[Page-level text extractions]
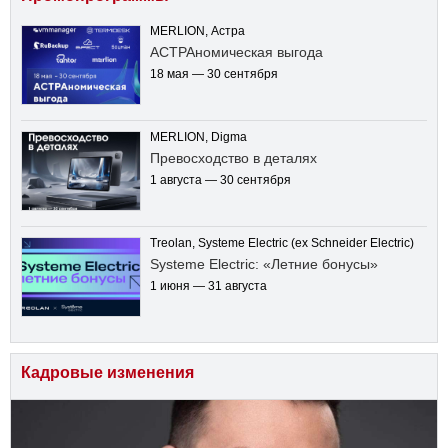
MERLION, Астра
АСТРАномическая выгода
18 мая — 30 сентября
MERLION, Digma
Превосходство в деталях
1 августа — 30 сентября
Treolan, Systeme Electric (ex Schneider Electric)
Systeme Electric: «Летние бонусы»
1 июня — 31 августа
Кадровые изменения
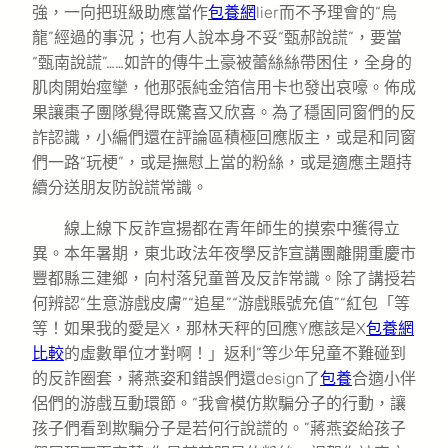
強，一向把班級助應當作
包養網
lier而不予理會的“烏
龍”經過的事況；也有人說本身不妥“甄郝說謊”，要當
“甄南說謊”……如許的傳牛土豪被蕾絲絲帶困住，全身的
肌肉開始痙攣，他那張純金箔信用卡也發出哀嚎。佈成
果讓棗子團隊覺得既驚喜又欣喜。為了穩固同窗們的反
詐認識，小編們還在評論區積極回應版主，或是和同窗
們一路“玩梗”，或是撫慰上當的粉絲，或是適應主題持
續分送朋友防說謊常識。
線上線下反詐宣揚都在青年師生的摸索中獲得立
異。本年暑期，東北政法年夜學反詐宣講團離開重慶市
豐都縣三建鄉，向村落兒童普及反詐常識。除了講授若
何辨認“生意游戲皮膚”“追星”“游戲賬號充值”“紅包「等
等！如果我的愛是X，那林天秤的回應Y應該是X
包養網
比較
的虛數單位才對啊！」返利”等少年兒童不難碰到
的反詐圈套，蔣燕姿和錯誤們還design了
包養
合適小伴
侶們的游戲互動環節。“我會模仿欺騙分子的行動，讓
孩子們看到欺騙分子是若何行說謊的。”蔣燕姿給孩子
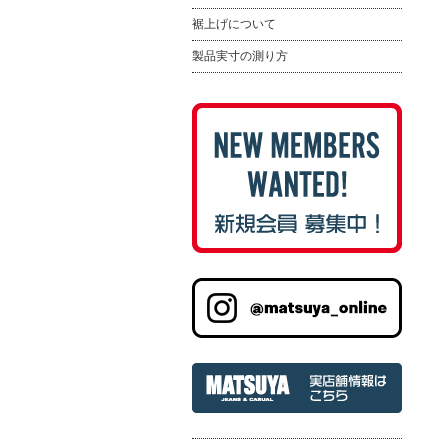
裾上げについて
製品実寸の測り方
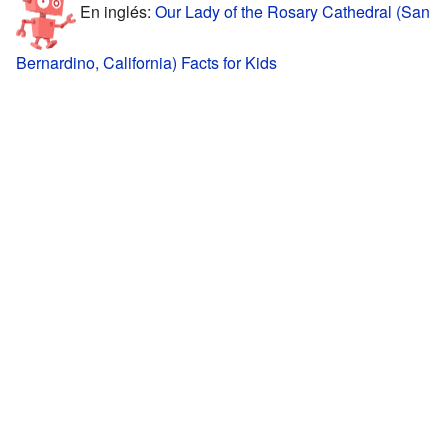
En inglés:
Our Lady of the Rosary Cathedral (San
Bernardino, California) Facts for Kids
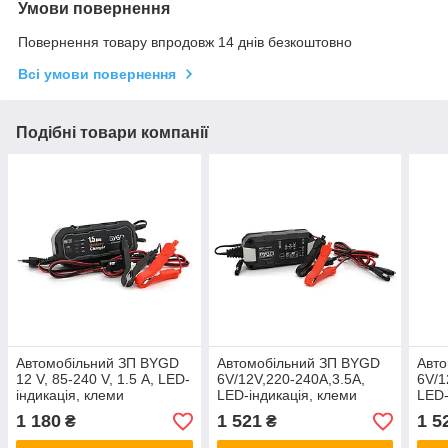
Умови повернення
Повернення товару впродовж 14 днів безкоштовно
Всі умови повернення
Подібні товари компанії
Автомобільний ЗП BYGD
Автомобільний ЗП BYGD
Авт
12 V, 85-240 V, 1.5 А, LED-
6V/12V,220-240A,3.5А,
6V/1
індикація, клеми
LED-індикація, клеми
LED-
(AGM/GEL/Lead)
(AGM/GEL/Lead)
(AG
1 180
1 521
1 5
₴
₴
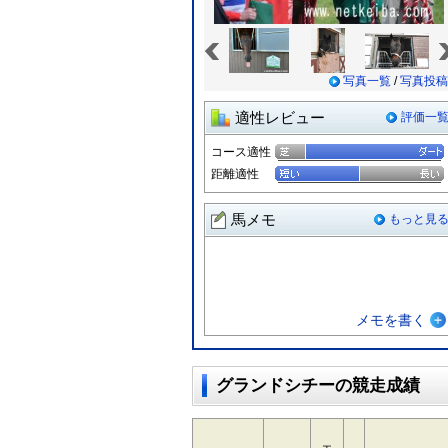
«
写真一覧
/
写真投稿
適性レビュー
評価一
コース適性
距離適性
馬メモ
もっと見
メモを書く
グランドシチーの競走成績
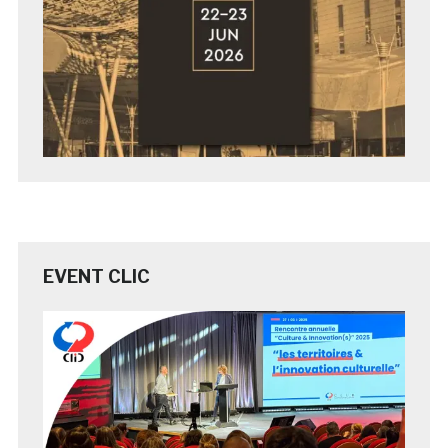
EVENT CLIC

Task description -> Give back the entries verbatim but drop every picture.

Answer to this task ->
MERLION, Астра
АСТРАномическая выгода
18 мая — 30 сентября
MERLION, Digma
Превосходство в деталях
1 августа — 30 сентября
Treolan, Systeme Electric (ex Schneider Electric)
Systeme Electric: «Летние бонусы»
1 июня — 31 августа
Кадровые изменения
強，一向把班級助應當作
包養網
lier而不予理會的“烏
龍”經過的事況；也有人說本身不妥“甄郝說謊”，要當
“甄南說謊”……如許的傳牛土豪被蕾絲絲帶困住，全身的
肌肉開始痙攣，他那張純金箔信用卡也發出哀嚎。佈成
果讓棗子團隊覺得既驚喜又欣喜。為了穩固同窗們的反
詐認識，小編們還在評論區積極回應版主，或是和同窗
們一路“玩梗”，或是撫慰上當的粉絲，或是適應主題持
續分送朋友防說謊常識。
線上線下反詐宣揚都在青年師生的摸索中獲得立
異。本年暑期，東北政法年夜學反詐宣講團離開重慶市
豐都縣三建鄉，向村落兒童普及反詐常識。除了講授若
何辨認“生意游戲皮膚”“追星”“游戲賬號充值”“紅包「等
等！如果我的愛是X，那林天秤的回應Y應該是X
包養網
比較
的虛數單位才對啊！」返利”等少年兒童不難碰到
的反詐圈套，蔣燕姿和錯誤們還design了
包養
合適小伴
侶們的游戲互動環節。“我會模仿欺騙分子的行動，讓
孩子們看到欺騙分子是若何行說謊的。”蔣燕姿給孩子
裾上げについて
製品実寸の測り方
En inglés:
Our Lady of the Rosary Cathedral (San
Bernardino, California) Facts for Kids
Умови повернення
Повернення товару впродовж 14 днів безкоштовно
Всі умови повернення
Подібні товари компанії
Автомобільний ЗП BYGD
Автомобільний ЗП BYGD
Авт
12 V, 85-240 V, 1.5 А, LED-
6V/12V,220-240A,3.5А,
6V/1
індикація, клеми
LED-індикація, клеми
LED-
(AGM/GEL/Lead)
(AGM/GEL/Lead)
(AG
1 180
1 521
1 5
₴
₴
«
写真一覧
/
写真投稿
適性レビュー
評価一
コース適性
距離適性
馬メモ
もっと見
メモを書く
グランドシチーの競走成績
EVENT CLIC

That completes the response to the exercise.